Scala Collector + AWS ELB + SSL

Tully · May 30, 2018, 3:52pm

Have hit the end of the road of google/forum searches, and internal resource knowledge so time to post…

Step 1 - install collector

Snowplow Scala collector installed on an AWS EC2 instance
config for the collector using private EC2 IP and port 8000
TEST: Use javascript tracker pointing to 10…167:8000 - OK and data is available in Kinesis stream.
TEST: Load http://10…167:8000/com.snowplowanalytics.snowplow/tp2 in a browser shows the pixel - OK

Step 2 - ELB + HTTP

Setup load balancer (ELB) on AWS
configure listener on 80 (HTTP)
setup target on 8000
create CNAME for new subdomain pointing at ELB.
TEST: Javascript tracker pointing to new subdomain on HTTP - OK
TEST: GET request via browser to http://subdomain.example.com/com.snowplowanalytics.snowplow/tp2 - OK

Step 3 - ELB + HTTPS

configure new listener on 443 (HTTPS) using SSL certificate
setup target on 8000
add security group rules to allow 443 traffic.
TEST: Javascript using https://subdomain - 502 Bad Gateway
TEST: GET request via browser to https://subdomain.example.com/com.snowplowanalytics.snowplow/tp2 - 502 Bad Gateway

Troubleshooting so far

Have triple-checked security groups (OK) - allowing traffic from 0.0.0.0/0 for EC2 and ELB security groups have no affect - no network ACL issues either
certificate is valid
enable/disable HTTP/2 at ELB has same 502 result

check ELB access logs display no response back from target host for requests coming in as HTTPS
- The same request is being made to the target host on port 8000 for HTTP and HTTPS from ELB, but the HTTP request receives back 200 status from target whereas the HTTPS request receives nothing resulting in 502 response from the load balancer.

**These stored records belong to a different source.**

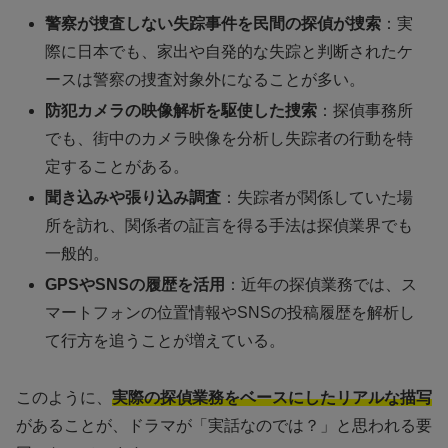
警察が捜査しない失踪事件を民間の探偵が捜索
：実
際に日本でも、家出や自発的な失踪と判断されたケ
ースは警察の捜査対象外になることが多い。
防犯カメラの映像解析を駆使した捜索
：探偵事務所
でも、街中のカメラ映像を分析し失踪者の行動を特
定することがある。
聞き込みや張り込み調査
：失踪者が関係していた場
所を訪れ、関係者の証言を得る手法は探偵業界でも
一般的。
GPSやSNSの履歴を活用
：近年の探偵業務では、ス
マートフォンの位置情報やSNSの投稿履歴を解析し
て行方を追うことが増えている。
このように、
実際の探偵業務をベースにしたリアルな描写
があることが、ドラマが「実話なのでは？」と思われる要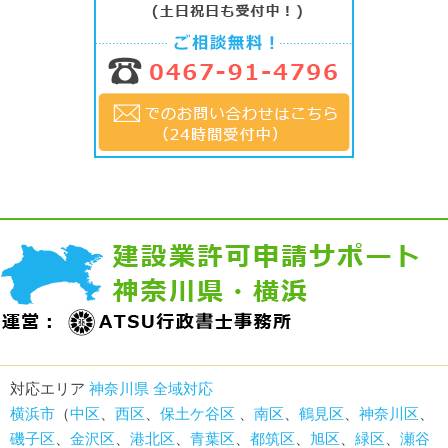
対応エリア
神奈川県 全域対応
横浜市
（
中区
、
西区
、
保土ケ谷区
、
南区
、
鶴見区
、
神奈川区
、
磯子区
、
金沢区
、
港北区
、
青葉区
、
都筑区
、
旭区
、
緑区
、
瀬谷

stdout/stderr logs for collector don’t show any results when HTTPS request is made, but do show for HTTP (eg. INFO com.snowplowanalytics.snowplow.collectors.scalastream.sinks.KinesisSink - Successfully wrote 1 out of 1 records)
forceSecureTracker in javascript does not change results - still 502s

changed config to interface=“0.0.0.0”
- INFO com.snowplowanalytics.snowplow.collectors.scalastream.KinesisCollector$ - REST interface bound to /0:0:0:0:0:0:0:0:8000
- same results - http OK, https 502

At this point we’re pretty much stumped because everything appears to be setup correctly. Our working theory is that the ELB is sending encrypted request to the collector and not terminating SSL at ELB but not sure how to prove/disprove this - are there additional logs somewhere we can see the incoming request to the collector?

Any input/questions/comments are greatly appreciated.

Thanks,

-WT.

fingerco · May 30, 2018, 5:26pm

Interesting - I might be wrong but your description of what’s going on (HTTP succeeding and HTTPS failing 502) would make me check the following:

Is your health check, on the ELB, the same configuration for both? Is it using HTTP for both? Is your Instance Port the same for both?

My initial guess would be that your ELB’s HTTPS health check is trying to use HTTPS (443 instead of 80) against the Scala stream collector and failing. Thus it thinks there are no healthy instances and can’t direct your request.

Tully · May 30, 2018, 5:57pm

Great suggestion and so I dug into the health checks… Currently both HTTP and HTTPS health checks on the ELB targets are failing, but HTTP requests to collector are succeeding… Lack of healthy target to my best understanding is that it just gets broadcast to all targets:
None of these Availability Zones contains a healthy target. Requests are being routed to all targets

The health checks are set to use traffic port, but overriding to 80 or 8000 seems to have no effect (if collector is setup to bind to port 8000, should that be the port used?). Also, not sure exactly what to use for a path… Currently using: /com.snowplowanalytics.snowplow/tp2

Tully · May 30, 2018, 6:08pm

Did some digging and saw that there is a /health endpoint for health checks!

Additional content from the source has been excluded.